Even so, the weapon is there, and since Manning, Snowden and James Rosen’s source are all signatories of government non-disclosure agreements, it’s not inconceivable that the government could impose a “constructive trust,” effectively confiscating all the “ill-gotten gains” that their press collaborators made from assisting them. That could happen under U.S. v. Snepp without any showing of damage to the nation’s security and without any allegation of bad intent, as would be required under espionage statutes.
As for Snowden himself, he’d better rabbit as fast as he can because the prominence of his leaks and his defiant confession make it all but impossible for the administration to give him a pass of any sort. And indeed it shouldn’t, for unless his culpability is sorted out in court, the resulting confusion could encourage some real crazies to go off the rails. [Snowden told the South China Morning Post Wednesday he intended to fight his case from Hong Kong.]
And much as I hate to admit it as a leaker-turned-journalist, that’s not a salutary prospect in an era of copycat terror and the instant amplification-by-Internet of the damage from truly dangerous leaks.
That said, the best tradeoff for accepting the erosion of our privacy and First Amendment rights in the name of national security is effective government oversight of the strictures and agencies that would bind us–and that oversight has become a mockery. The bargain has broken down.
Tightening secrecy regulations, and paranoia about another 9/11, make our judicial and congressional watchdogs timid puppies in the face of increasingly opaque national security claims.
I know first-hand what that’s like. My own case reached the U.S. Supreme Court amid the Iran hostage crisis, right after the Soviet invasion of Afghanistan, and the Court was stampeded into rendering its decision summarily without allowing my lawyers or the government’s to argue the merits of legal theories that severely punished non-secret disclosures.
What kind of consideration could one expect from the courts for Snowden, who admitted to ripping the lid off of some our most heavily classified secrets? Probably even less consideration than the secret FISA court gives to rejecting government applications for surveillance. Only 11 such applications, out of nearly 40,000, have been turned down since 1979–at least if you can believe leaks about its otherwise invisible, inscrutable decision-making.

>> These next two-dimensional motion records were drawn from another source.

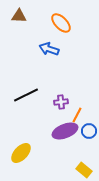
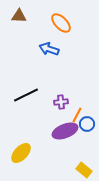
blue circle: moved 2 px left, 7 px up
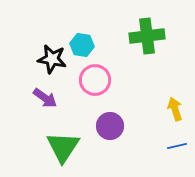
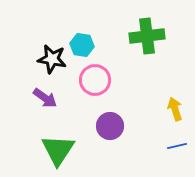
green triangle: moved 5 px left, 3 px down
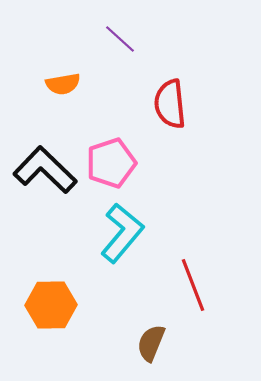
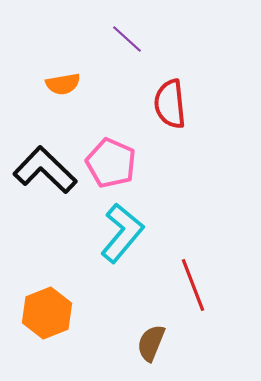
purple line: moved 7 px right
pink pentagon: rotated 30 degrees counterclockwise
orange hexagon: moved 4 px left, 8 px down; rotated 21 degrees counterclockwise
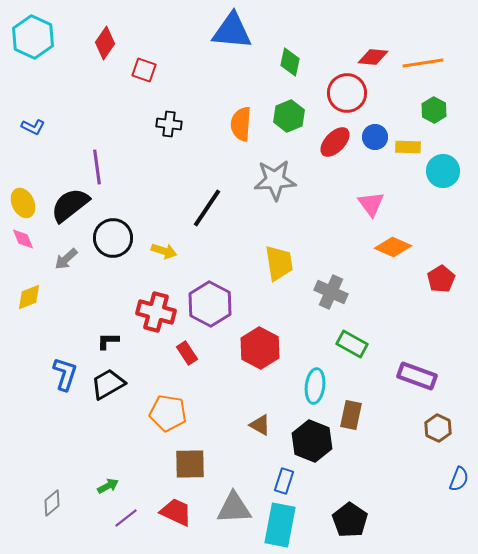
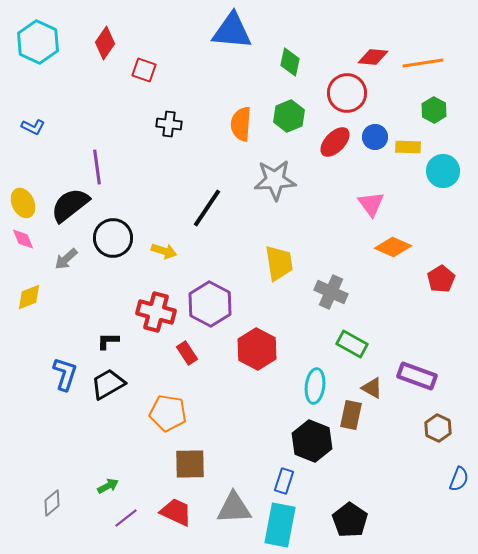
cyan hexagon at (33, 37): moved 5 px right, 5 px down
red hexagon at (260, 348): moved 3 px left, 1 px down
brown triangle at (260, 425): moved 112 px right, 37 px up
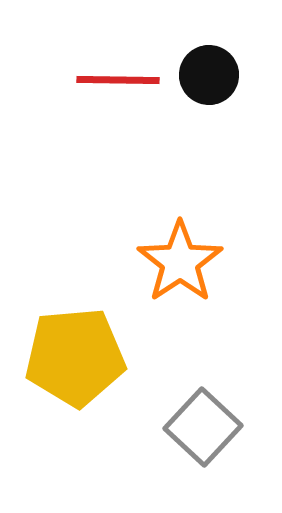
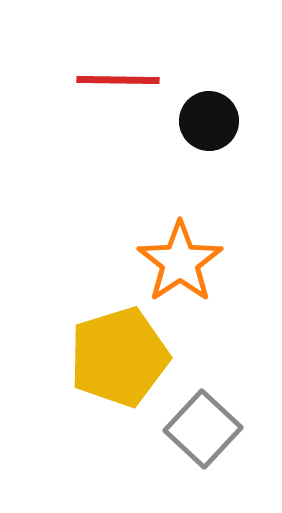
black circle: moved 46 px down
yellow pentagon: moved 44 px right; rotated 12 degrees counterclockwise
gray square: moved 2 px down
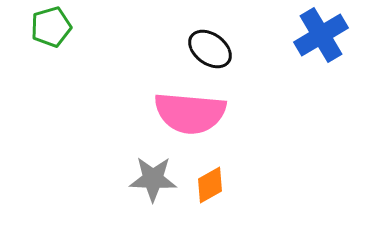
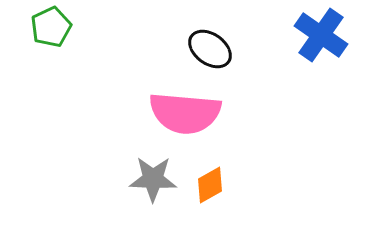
green pentagon: rotated 9 degrees counterclockwise
blue cross: rotated 24 degrees counterclockwise
pink semicircle: moved 5 px left
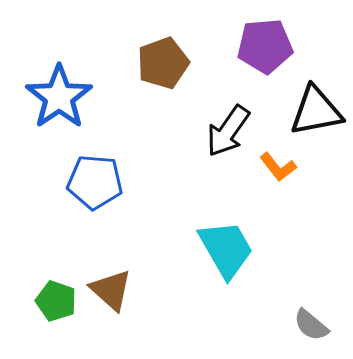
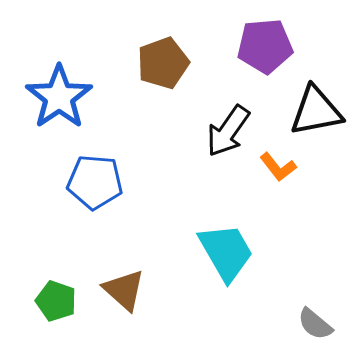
cyan trapezoid: moved 3 px down
brown triangle: moved 13 px right
gray semicircle: moved 4 px right, 1 px up
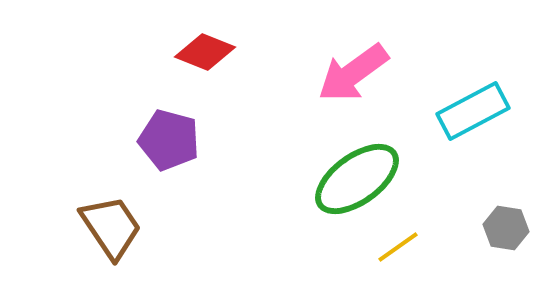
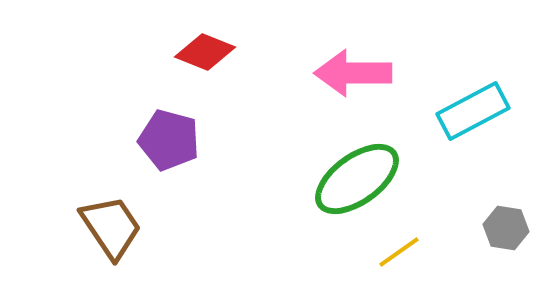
pink arrow: rotated 36 degrees clockwise
yellow line: moved 1 px right, 5 px down
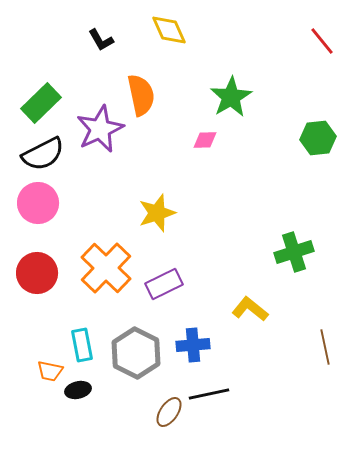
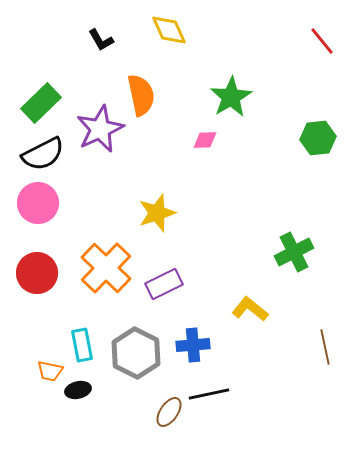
green cross: rotated 9 degrees counterclockwise
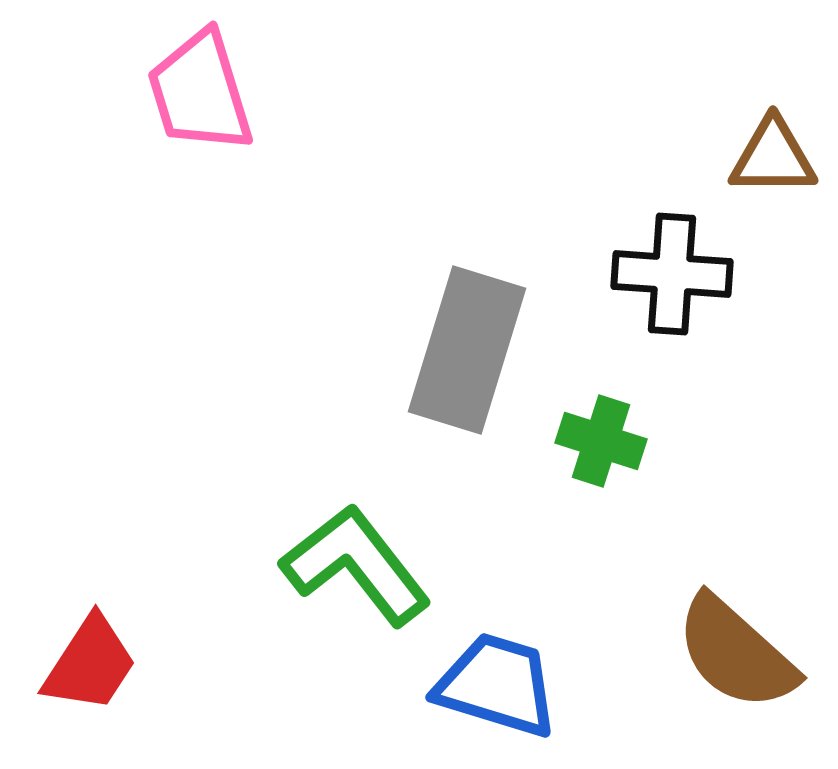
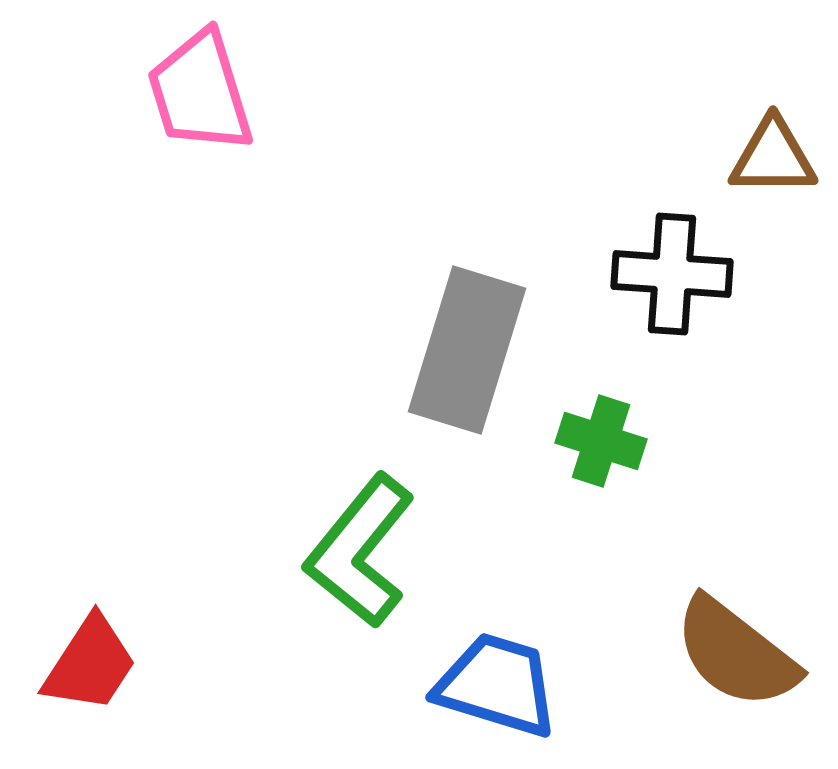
green L-shape: moved 4 px right, 14 px up; rotated 103 degrees counterclockwise
brown semicircle: rotated 4 degrees counterclockwise
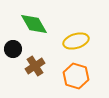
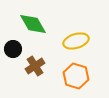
green diamond: moved 1 px left
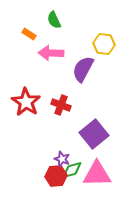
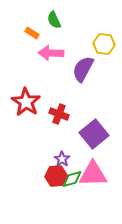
orange rectangle: moved 3 px right, 1 px up
red cross: moved 2 px left, 9 px down
purple star: rotated 14 degrees clockwise
green diamond: moved 9 px down
pink triangle: moved 4 px left
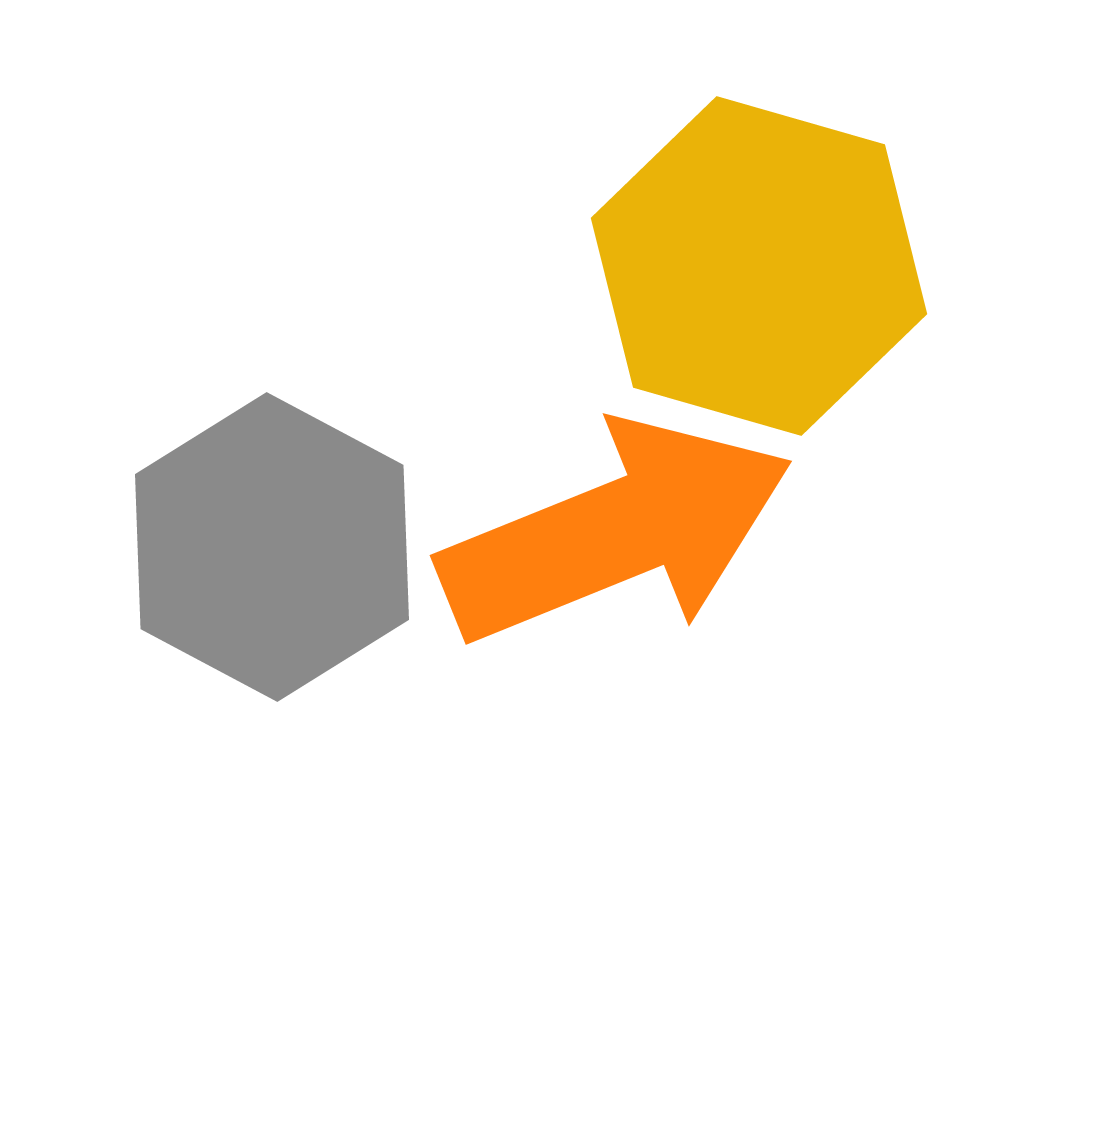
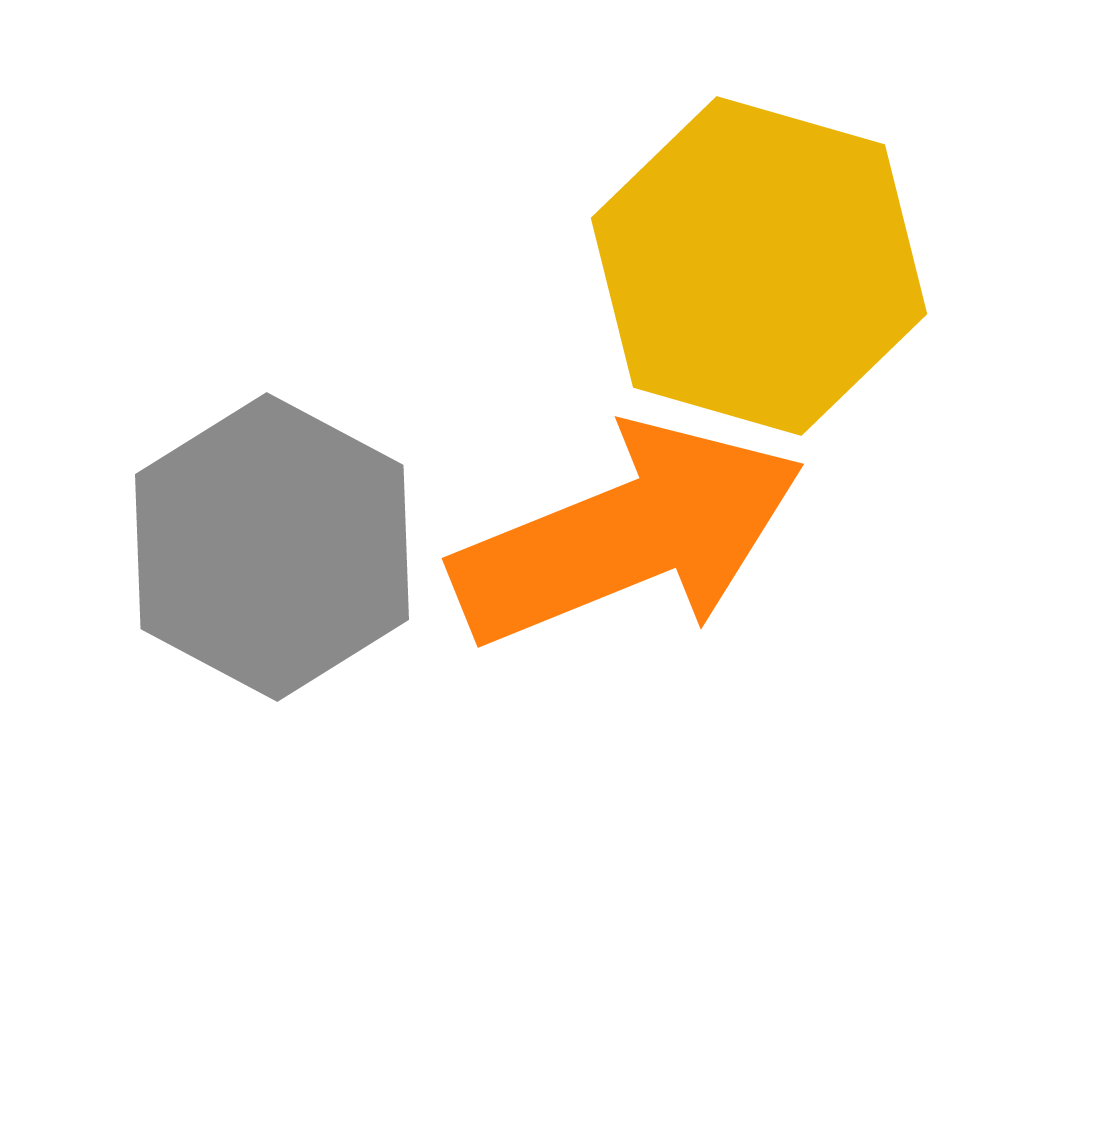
orange arrow: moved 12 px right, 3 px down
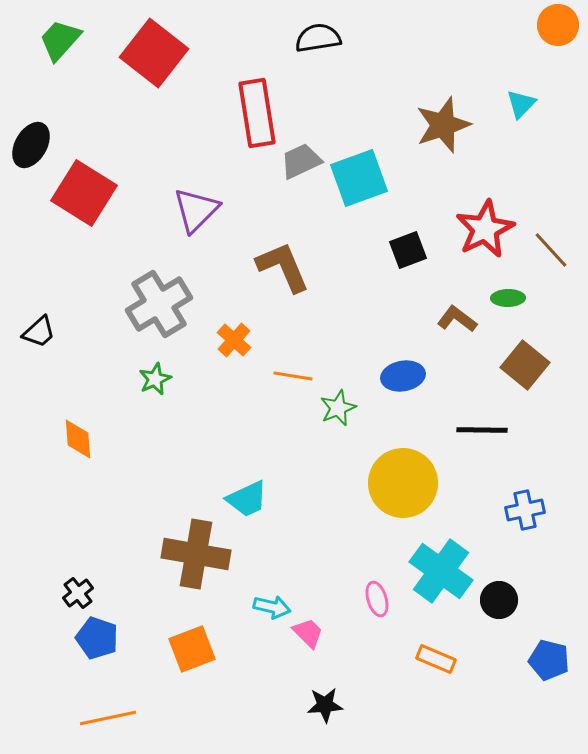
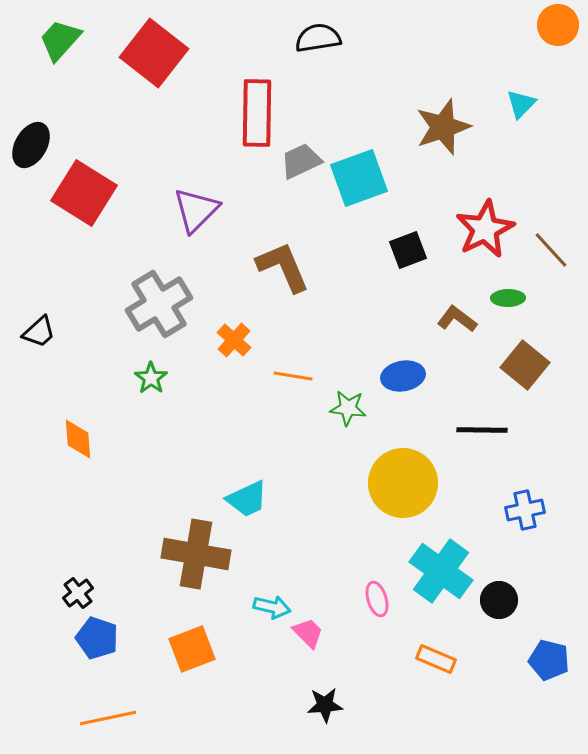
red rectangle at (257, 113): rotated 10 degrees clockwise
brown star at (443, 125): moved 2 px down
green star at (155, 379): moved 4 px left, 1 px up; rotated 12 degrees counterclockwise
green star at (338, 408): moved 10 px right; rotated 30 degrees clockwise
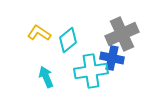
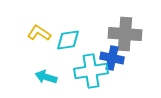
gray cross: moved 3 px right; rotated 28 degrees clockwise
cyan diamond: rotated 30 degrees clockwise
cyan arrow: rotated 50 degrees counterclockwise
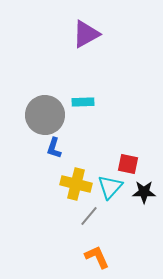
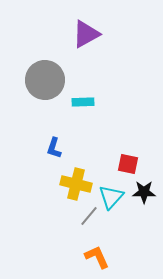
gray circle: moved 35 px up
cyan triangle: moved 1 px right, 10 px down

The lack of oversight by the courts or Congress will doubtless tempt other leakers to the fore, no matter what punishment awaits them.
As an old spook and leaker who got his concerns about botched intelligence and betrayal of allies on the record–and in people’s faces–without revealing any secrets, I can only hope that this generation of outraged insiders and the complicit press aren’t tempted to burn down the village in order to save it.
Extremism in the name of transparency and righteous reform often has the unintended first consequence of hardening the worst instincts of of those in government who can make changes for the better.